Lamb let her out her frustration at Prime Minister Malcolm Turnbull and Longman MP, Wyatt Roy, on her Facebook page. She wrote that the LNP Government has shown no care for the advancement of education outcomes by not adopting the recommendations of the Gonski reforms. “Yet another reason to put the Liberals last, WHERE THEY PUT THE IMPORTANCE OF EDUCATING OUR CHILDREN!” she wrote.
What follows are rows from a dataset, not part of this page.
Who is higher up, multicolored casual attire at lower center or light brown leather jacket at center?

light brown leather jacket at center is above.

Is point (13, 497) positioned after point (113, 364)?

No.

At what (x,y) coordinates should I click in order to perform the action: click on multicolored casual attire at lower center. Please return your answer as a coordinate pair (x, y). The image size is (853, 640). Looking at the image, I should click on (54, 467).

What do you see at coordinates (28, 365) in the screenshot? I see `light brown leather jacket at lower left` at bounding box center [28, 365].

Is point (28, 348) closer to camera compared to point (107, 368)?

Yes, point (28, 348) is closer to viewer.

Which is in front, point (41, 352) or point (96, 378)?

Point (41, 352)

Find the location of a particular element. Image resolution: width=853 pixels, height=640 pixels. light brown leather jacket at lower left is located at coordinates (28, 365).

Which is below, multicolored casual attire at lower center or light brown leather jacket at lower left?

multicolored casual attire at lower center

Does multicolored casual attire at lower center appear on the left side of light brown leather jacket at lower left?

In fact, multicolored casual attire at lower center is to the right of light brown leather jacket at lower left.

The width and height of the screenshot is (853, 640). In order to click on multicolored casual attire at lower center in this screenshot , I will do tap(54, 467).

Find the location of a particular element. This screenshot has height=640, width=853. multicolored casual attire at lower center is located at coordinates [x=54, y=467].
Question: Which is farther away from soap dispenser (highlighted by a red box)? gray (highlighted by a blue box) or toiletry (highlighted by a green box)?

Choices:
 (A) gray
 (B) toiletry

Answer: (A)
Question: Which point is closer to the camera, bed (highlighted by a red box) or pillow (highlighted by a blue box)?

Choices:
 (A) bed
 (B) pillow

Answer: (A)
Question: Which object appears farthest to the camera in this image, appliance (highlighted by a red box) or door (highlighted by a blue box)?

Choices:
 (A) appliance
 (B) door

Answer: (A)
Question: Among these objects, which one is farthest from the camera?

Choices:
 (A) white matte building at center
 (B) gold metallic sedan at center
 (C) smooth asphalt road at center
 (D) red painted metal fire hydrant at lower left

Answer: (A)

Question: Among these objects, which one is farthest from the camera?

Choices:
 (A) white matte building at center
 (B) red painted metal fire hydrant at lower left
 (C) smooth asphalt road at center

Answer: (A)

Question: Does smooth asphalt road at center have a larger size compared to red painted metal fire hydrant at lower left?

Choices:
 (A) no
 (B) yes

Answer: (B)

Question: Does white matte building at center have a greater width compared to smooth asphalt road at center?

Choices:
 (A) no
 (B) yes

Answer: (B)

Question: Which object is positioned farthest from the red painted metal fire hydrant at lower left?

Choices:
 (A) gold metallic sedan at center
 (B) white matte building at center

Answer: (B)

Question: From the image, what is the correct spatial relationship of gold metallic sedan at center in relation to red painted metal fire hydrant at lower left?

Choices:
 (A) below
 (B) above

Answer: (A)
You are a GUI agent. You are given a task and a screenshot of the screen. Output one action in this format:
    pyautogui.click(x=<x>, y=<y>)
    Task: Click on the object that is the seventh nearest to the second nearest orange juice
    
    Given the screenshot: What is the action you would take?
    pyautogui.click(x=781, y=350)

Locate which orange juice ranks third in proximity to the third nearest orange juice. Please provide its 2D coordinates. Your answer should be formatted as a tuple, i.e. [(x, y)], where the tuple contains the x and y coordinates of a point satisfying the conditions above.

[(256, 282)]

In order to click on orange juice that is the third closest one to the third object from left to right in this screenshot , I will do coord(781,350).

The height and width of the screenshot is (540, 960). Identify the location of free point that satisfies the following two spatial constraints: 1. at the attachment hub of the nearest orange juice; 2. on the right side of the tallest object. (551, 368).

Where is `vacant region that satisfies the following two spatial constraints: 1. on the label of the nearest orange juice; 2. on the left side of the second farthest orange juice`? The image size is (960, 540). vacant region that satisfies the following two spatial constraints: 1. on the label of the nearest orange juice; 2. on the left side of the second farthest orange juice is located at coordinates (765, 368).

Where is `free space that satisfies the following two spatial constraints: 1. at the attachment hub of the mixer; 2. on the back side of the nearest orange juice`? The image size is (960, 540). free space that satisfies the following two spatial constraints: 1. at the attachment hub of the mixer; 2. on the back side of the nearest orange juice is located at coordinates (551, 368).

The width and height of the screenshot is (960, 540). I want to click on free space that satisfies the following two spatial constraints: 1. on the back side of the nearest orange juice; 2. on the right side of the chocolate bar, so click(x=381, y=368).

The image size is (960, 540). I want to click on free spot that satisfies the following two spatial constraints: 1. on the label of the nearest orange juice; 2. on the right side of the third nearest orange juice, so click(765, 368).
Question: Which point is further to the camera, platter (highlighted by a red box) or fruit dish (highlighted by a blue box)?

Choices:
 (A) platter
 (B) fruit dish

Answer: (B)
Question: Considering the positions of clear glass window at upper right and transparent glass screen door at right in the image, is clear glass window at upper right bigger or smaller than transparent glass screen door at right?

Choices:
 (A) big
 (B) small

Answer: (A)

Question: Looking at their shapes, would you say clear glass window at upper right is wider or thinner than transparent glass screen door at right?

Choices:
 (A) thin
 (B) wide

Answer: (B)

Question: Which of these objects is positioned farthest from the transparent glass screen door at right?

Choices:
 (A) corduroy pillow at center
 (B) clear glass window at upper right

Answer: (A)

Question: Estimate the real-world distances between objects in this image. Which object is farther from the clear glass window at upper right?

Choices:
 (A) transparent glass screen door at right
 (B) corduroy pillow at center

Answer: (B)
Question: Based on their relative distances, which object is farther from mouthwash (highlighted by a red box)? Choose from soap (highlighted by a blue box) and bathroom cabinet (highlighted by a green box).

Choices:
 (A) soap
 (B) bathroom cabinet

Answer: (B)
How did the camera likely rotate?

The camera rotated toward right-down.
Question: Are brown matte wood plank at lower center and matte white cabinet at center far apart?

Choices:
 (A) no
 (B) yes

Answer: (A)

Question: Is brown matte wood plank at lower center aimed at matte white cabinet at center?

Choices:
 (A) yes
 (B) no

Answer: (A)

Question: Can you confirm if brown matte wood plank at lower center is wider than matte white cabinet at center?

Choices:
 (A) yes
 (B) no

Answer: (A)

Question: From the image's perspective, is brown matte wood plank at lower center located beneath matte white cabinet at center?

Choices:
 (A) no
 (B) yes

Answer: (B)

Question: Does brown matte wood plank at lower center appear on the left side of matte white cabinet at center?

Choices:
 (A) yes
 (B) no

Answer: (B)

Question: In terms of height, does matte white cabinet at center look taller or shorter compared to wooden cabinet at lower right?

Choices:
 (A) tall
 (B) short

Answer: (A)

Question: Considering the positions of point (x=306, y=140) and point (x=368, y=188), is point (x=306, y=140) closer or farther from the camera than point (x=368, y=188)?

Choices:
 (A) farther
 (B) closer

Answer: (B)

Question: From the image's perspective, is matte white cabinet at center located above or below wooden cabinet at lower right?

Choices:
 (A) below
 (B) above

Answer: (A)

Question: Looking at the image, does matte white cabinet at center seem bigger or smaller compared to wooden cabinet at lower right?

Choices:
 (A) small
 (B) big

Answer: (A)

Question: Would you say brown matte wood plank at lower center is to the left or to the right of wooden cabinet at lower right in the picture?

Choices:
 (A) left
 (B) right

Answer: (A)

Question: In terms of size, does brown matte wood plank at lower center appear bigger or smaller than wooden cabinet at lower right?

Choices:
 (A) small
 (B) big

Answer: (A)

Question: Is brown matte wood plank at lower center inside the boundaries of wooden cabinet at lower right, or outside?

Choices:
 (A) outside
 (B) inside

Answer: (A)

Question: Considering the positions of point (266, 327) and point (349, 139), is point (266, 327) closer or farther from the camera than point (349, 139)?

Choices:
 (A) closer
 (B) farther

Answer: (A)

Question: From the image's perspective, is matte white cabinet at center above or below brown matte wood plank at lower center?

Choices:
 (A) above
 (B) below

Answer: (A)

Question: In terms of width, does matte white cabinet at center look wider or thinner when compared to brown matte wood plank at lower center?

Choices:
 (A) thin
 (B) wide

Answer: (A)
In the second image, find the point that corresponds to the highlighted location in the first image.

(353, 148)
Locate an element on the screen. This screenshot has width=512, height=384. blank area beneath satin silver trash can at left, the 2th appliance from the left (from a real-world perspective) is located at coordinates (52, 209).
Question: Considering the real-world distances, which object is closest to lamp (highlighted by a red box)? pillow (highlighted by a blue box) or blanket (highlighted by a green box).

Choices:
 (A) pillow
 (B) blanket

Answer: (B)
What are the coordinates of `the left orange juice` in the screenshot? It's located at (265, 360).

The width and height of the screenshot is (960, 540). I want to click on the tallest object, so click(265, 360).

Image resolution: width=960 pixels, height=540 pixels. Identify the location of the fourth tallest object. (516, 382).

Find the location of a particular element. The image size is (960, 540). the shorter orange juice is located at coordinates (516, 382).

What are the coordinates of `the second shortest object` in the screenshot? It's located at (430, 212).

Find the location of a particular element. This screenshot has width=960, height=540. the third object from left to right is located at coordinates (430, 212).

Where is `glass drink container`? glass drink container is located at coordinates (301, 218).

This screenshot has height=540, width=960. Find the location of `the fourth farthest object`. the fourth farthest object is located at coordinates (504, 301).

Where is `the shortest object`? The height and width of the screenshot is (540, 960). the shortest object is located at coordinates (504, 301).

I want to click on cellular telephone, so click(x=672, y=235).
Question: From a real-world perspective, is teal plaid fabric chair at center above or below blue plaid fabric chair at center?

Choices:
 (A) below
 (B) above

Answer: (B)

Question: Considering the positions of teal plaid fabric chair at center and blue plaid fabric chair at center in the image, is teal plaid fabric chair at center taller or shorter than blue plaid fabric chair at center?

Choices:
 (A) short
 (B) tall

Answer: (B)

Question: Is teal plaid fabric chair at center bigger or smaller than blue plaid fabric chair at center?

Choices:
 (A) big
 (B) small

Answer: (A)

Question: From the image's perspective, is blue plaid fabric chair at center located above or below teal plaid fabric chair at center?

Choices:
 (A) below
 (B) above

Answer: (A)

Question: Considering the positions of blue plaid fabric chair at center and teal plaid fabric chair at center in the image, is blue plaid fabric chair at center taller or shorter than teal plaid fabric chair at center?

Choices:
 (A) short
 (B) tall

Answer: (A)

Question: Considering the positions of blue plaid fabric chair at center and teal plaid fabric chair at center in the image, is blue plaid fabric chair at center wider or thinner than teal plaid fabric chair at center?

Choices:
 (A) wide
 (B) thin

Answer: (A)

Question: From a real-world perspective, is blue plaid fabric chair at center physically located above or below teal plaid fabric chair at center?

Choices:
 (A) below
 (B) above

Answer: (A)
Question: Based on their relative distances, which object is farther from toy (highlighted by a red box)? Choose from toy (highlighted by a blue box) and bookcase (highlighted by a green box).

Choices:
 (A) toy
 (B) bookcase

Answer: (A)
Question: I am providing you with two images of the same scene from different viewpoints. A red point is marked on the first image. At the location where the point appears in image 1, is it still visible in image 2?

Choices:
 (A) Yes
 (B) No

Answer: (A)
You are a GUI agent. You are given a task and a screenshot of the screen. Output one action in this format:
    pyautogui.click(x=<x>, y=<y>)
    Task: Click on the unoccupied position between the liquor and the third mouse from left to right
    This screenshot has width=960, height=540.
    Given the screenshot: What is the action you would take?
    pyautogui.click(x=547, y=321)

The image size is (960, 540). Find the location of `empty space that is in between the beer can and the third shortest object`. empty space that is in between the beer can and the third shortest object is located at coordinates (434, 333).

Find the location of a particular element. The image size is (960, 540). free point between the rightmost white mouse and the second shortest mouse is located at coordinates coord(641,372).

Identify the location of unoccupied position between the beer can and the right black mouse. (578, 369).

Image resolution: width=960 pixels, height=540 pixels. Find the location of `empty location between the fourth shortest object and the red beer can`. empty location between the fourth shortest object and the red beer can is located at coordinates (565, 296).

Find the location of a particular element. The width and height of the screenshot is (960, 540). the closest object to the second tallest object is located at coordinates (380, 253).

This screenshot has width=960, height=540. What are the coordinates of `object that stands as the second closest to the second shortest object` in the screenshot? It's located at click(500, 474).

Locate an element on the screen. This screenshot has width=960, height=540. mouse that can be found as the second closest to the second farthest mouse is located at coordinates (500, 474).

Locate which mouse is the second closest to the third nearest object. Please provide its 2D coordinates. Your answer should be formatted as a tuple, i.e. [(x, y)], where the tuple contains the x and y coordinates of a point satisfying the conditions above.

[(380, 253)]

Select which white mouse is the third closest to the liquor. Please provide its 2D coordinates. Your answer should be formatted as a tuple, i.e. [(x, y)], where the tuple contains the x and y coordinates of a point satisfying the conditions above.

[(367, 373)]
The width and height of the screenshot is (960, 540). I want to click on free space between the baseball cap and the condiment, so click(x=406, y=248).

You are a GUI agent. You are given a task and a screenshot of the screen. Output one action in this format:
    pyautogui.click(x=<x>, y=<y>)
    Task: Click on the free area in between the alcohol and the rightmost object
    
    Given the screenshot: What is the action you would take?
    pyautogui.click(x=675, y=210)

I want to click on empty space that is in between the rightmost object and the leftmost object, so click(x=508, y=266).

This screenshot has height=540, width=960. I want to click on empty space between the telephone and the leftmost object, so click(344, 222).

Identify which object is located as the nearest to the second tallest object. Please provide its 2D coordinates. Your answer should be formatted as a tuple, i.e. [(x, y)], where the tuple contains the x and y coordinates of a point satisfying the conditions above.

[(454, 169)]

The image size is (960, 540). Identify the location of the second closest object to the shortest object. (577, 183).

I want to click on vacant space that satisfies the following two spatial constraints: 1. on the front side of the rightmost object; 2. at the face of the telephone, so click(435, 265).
The LNP have launched their own policy to tackle youth unemployment. The PaTH scheme, or Prepare, Trial, Hire scheme, is a government funded strategy that aims to give young job seekers under the age of 25 the skills and real work experience they need to be employed.
Lamb says she profoundly believes it is the government’s responsibility to provide universal health care and education to people. “I think both of those two things are a fundamental responsibility of the government,” she said. “It shouldn’t matter where you’re born, it shouldn’t matter how much money your parents have or how much money you have. Everybody is entitled to health and education.”
The 2016/17 Federal Budget saw a $1.2 billion funding cut for complex healthcare at aged-care providers as well as items altered from the Medicare and Veterans Benefits Schedule. The budget also had implementation of the Child Care Subsidy, Additional Child Care Subsidy and Community Child Care Fund deferred by another year to 1 July 2018. This was first discussed in the 2015/16 budget.
Lamb says she will campaign until the last ballot box closes on Election Day. “We don’t have a choice,” she says. “If we continue down this trajectory of cuts and cutting fundamental things like education and health, the consequence to not just our communities but our country are going to be dire.”